Ran 34 tests in X.XXXs
OK
All 34 tests cover unit and integration scenarios including TLS SNI extraction, HTTP Host parsing, DNS extraction, rule management, and the full single-threaded pipeline.
The engine uses Deep Packet Inspection (DPI) to look inside network packets and identify which application generated the traffic. It works in three stages:
Each raw packet from the .pcap file is parsed layer by layer:
- Ethernet → extracts MAC addresses
- IPv4 → extracts source/destination IP addresses
- TCP/UDP → extracts port numbers and payload
The payload is analyzed using three methods:
| Method | Protocol | How it works |
|---|---|---|
| TLS SNI Extraction | HTTPS | Reads the Server Name Indication field from the TLS Client Hello handshake |
| HTTP Host Extraction | HTTP | Reads the Host: header from plain HTTP requests |
| DNS Query Extraction | DNS | Reads the queried domain name from DNS request packets |
The identified hostname (e.g., www.youtube.com) is then matched against a list of 20+ application signatures to identify the app.
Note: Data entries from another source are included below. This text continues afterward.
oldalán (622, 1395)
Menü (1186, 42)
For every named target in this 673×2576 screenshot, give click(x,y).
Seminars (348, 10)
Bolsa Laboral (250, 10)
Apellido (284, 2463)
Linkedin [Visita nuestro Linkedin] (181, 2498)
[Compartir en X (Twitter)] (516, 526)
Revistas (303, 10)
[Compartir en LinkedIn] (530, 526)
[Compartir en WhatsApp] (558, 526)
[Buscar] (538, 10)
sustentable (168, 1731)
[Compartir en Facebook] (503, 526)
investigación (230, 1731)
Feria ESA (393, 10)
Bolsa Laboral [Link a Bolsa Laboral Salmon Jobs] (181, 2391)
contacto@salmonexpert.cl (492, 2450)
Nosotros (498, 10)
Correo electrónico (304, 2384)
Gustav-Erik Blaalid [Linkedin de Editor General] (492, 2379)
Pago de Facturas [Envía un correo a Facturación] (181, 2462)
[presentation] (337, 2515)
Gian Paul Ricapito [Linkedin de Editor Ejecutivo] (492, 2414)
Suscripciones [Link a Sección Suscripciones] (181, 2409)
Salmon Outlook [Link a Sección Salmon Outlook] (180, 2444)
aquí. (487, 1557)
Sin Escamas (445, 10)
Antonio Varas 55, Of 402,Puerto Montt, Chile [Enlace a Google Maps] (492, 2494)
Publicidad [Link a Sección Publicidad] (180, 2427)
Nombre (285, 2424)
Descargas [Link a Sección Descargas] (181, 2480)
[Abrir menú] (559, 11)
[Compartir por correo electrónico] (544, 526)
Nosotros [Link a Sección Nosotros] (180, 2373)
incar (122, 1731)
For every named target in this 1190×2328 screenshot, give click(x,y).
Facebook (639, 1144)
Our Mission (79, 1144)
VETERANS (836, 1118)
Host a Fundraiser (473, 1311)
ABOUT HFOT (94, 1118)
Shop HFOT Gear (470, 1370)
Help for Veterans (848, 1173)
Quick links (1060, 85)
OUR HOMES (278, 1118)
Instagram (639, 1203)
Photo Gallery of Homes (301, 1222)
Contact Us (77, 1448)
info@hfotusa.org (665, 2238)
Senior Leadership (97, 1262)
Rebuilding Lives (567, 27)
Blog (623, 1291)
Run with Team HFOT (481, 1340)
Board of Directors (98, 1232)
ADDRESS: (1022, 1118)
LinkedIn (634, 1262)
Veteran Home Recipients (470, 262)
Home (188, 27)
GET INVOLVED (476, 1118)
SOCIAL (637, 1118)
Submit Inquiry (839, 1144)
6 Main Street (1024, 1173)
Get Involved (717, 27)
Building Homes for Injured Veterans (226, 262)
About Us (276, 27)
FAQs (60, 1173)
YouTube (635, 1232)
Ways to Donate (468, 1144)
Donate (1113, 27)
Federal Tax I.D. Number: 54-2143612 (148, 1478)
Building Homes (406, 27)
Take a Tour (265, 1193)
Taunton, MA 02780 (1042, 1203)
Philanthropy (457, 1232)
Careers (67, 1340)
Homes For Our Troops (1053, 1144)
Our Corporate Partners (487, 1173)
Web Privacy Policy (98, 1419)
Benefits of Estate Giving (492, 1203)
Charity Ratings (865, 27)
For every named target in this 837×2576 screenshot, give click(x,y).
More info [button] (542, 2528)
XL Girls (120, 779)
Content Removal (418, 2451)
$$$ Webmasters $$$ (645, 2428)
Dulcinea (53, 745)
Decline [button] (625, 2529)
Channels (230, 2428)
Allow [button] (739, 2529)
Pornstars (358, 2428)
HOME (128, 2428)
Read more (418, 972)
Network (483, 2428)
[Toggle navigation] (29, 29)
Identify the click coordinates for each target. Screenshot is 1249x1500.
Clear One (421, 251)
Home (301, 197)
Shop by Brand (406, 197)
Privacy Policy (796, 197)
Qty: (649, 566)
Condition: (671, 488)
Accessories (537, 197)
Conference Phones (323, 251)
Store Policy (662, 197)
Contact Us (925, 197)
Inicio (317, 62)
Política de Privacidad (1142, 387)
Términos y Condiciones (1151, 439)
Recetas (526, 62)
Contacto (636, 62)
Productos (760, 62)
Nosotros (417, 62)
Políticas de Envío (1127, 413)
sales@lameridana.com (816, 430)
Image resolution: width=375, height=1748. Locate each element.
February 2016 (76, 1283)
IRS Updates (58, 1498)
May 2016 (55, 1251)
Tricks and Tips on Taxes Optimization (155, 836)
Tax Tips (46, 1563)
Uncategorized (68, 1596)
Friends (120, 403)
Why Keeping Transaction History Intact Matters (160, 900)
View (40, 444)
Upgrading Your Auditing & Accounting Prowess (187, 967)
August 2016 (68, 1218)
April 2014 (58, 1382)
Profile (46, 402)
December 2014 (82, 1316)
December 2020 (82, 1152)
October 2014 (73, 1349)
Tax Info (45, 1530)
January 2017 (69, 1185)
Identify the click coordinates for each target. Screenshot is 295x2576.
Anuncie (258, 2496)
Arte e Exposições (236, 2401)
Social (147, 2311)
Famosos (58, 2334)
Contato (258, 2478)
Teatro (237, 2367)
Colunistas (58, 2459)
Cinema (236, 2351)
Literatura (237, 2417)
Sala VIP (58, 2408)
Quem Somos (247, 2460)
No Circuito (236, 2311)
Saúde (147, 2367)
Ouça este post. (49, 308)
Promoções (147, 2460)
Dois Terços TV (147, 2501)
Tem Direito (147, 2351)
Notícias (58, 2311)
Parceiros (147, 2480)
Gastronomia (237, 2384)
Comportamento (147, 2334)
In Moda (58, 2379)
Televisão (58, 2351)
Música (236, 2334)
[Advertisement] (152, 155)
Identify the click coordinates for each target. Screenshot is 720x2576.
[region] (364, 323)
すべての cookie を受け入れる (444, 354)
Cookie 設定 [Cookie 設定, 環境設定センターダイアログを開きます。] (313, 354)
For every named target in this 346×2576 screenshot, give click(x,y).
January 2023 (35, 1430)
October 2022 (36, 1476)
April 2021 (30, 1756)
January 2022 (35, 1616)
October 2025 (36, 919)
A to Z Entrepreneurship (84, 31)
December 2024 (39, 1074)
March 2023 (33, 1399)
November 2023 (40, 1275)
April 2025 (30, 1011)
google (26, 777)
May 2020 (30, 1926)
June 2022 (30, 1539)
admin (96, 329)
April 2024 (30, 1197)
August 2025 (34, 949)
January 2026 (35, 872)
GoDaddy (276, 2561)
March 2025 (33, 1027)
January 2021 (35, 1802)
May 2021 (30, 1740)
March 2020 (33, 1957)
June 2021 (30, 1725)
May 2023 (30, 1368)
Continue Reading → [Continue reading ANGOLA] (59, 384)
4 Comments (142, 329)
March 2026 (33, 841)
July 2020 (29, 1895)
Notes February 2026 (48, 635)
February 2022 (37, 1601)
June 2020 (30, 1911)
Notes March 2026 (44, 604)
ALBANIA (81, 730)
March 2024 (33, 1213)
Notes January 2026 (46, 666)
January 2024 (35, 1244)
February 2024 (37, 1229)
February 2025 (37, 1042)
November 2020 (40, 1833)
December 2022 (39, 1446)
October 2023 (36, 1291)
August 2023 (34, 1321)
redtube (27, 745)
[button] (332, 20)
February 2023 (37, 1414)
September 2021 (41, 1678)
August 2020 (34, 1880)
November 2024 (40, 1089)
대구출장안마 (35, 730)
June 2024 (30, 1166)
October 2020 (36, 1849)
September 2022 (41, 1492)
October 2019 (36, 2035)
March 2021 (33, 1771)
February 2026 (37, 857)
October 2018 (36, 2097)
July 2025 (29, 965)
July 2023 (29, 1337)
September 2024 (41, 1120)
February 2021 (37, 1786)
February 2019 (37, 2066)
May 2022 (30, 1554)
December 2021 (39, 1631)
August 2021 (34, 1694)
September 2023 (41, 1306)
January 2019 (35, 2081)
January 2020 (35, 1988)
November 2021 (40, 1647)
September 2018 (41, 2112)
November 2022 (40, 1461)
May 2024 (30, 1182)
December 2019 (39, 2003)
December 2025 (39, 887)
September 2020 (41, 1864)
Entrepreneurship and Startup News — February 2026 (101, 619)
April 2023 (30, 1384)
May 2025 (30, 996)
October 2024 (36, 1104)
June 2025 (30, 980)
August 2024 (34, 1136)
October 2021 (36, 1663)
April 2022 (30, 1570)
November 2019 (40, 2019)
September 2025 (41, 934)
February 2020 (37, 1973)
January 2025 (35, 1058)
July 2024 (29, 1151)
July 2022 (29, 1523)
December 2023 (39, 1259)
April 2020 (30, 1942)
If a packet matches a blocking rule (by app, IP, or domain keyword), it is dropped. All remaining packets are written to the output .pcap file.
When --mt is used, the engine runs a producer-consumer pipeline:
PCAP Reader → Load Balancers (distribute flows) → Fingerprinters (analyze & filter) → Output Writer
Flows are consistently hashed to the same thread to preserve packet ordering within each connection.
A .pcap file is a Packet Capture file — a binary recording of all network traffic on a connection or interface, similar to a "video recording" of your internet activity.
- Create one: Use Wireshark (File → Record) or
tcpdump -w capture.pcap - Open one: Use Wireshark — it shows every packet with source/destination IPs, protocols, and payload details
- This project: Reads your
.pcap, identifies and filters app traffic, writes a clean.pcapback out
| Criterion | Score | Notes |
|---|---|---|
| Architecture | 9/10 | Clean separation of components across files |
| Documentation | 10/10 | Best-in-class README for a learning project |
| Code Quality | 8/10 | Clean, readable Python throughout |
| Features | 8/10 | TLS SNI, HTTP Host, DNS, 20+ app signatures, MT pipeline |
| Testing | 9/10 | 34 passing unit + integration tests |
| Dependencies | 10/10 | Zero external packages — pure stdlib |
Overall: 8.5 / 10
This project is for educational and research purposes.